What is Cyber Insurance?

Cyber insurance is a type of insurance that’s designed to protect against cyber risks. It’s primarily for mitigating the adverse effects brought by cybersecurity incidents (like a data breach, ID theft, or a cyber attack). It also covers the cost of recovery from such events and helps an organization cope with lawsuits. Cyber insurance is also referred to as cybersecurity insurance, cyber risk insurance, data breach insurance, and cyber liability insurance.

According to PwC, cyber insurance premiums were forecasted to grow from $2.5 billion in 2014 to $7.5 billion in 2020. In the US alone, a third of companies have some form of cyber insurance. These figures indicate that companies are finally appreciating the importance of cyber insurance.

What Does Cyber Insurance Cover?

Cyber insurance has no standard coverage, as it’s relatively new and still evolving. It differs from general liability insurance, which only covers property damage and bodily injuries. 

Policies differ from one insurance company to another, but generally, there are 2 types of cyber insurance coverages: 

• First-party coverage: This covers expenses incurred by the company after a cybersecurity incident. Examples of such reimbursable expenses are the cost of forensic investigation, monetary losses from network downtime or business disruption, system repair, data recovery, cost of notifying affected customers, extortion money (like with ransomware), and the cost of protecting the company’s reputation from media or public backlash.
• Third-party coverage: This covers expenses involved in defending the company against lawsuits. Examples are legal fees, legal claims, and regulatory fines.

What Cyber Insurance Doesn’t Cover

Before buying a cyber insurance policy, be aware not only of the coverages but also the things that are not included. Here are the typical exclusions:

• Bodily injury and property damage: These are covered by general liability insurance.
• Loss of property: Losing a phone or any physical property is under commercial property insurance.
• Criminal activity: Fraud, robbery, employee theft, and other crimes are usually covered by commercial crime insurance.

Who Should Buy Cyber Insurance? 

Companies that store customer information, perform online payments, or use cloud services should buy cyber insurance.
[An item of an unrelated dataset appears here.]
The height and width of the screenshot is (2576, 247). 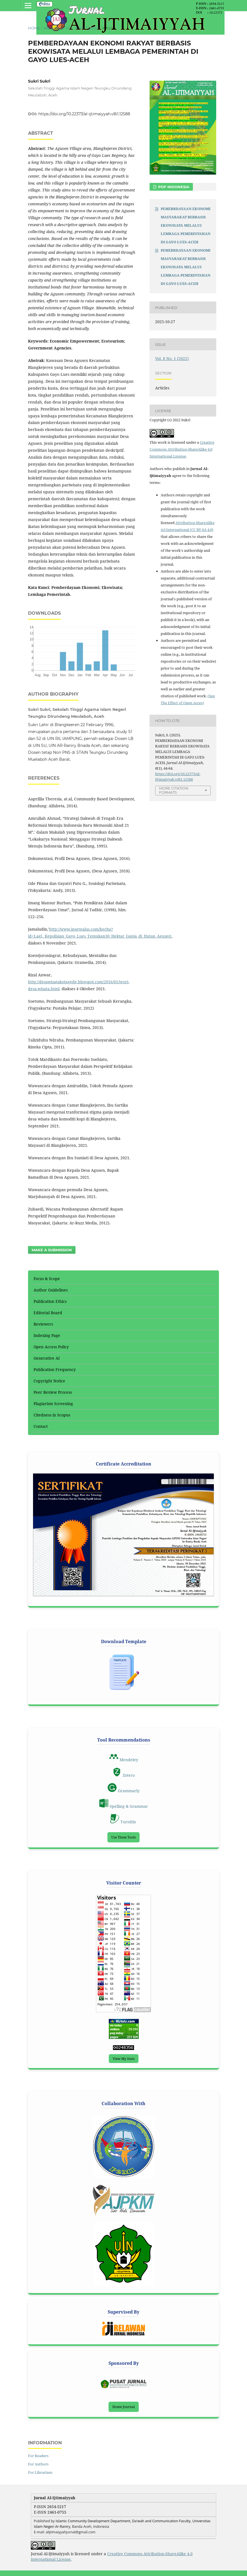 What do you see at coordinates (173, 187) in the screenshot?
I see `PDF INDONESIA` at bounding box center [173, 187].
But most (if not all) companies now have an online presence and are regularly exposed to cyber threats. If your company is a small one, do not assume that you don’t need cyber insurance. 

• In a 2015 report, Symantec stated that 30% of phishing attacks were directed against companies with less than 250 employees. 
• In another study, 66% of small-and-medium-sized businesses (SMBs) said they wouldn’t survive a data breach on their own. 
• In 2017, USA Today reported that 61% of data breaches occur in smaller businesses, with costs averaging between $84,000 and $148,000. Moreover, data breaches cause 60% of startups to go out of business in less than 6 months.

Why Buy Cyber Insurance?

Cyber insurance won’t shield a company from cyber attacks or from being exposed to cyber risks, but it can mitigate the damages caused by a cybersecurity incident. Cyber insurance is an important safety net to ensure that your business can continue to thrive with minimal impact after a security incident. 

Cyber insurance is becoming a vital part of cybersecurity strategies for organizations. Noncompliance with required frameworks and regulations like PCI DSS and HIPAA may result in costly penalties and fines. Depending on your cyber insurance, noncompliance fines may be covered.

Is Cyber Insurance Worth It?

While cyber insurance is helpful, it doesn’t exempt a company from fulfilling cybersecurity obligations. Whenever a company buys cyber insurance, it agrees to establish measures to avoid incidents that can be prevented in the first place. If there are no such measures, there’s a chance that the company’s claims may be denied. Companies should take proactive steps to maintain a strong cybersecurity posture, such as conducting regular compliance audits and implementing employee cybersecurity awareness training. 

Cyber insurance is a valuable protection for businesses of all sizes, offering coverage that protects your business from many of the devastating effects of a security breach. With the cost of a data breach skyrocketing and fines for regulatory non-compliance on the rise, cyber insurance can help your business weather the storm.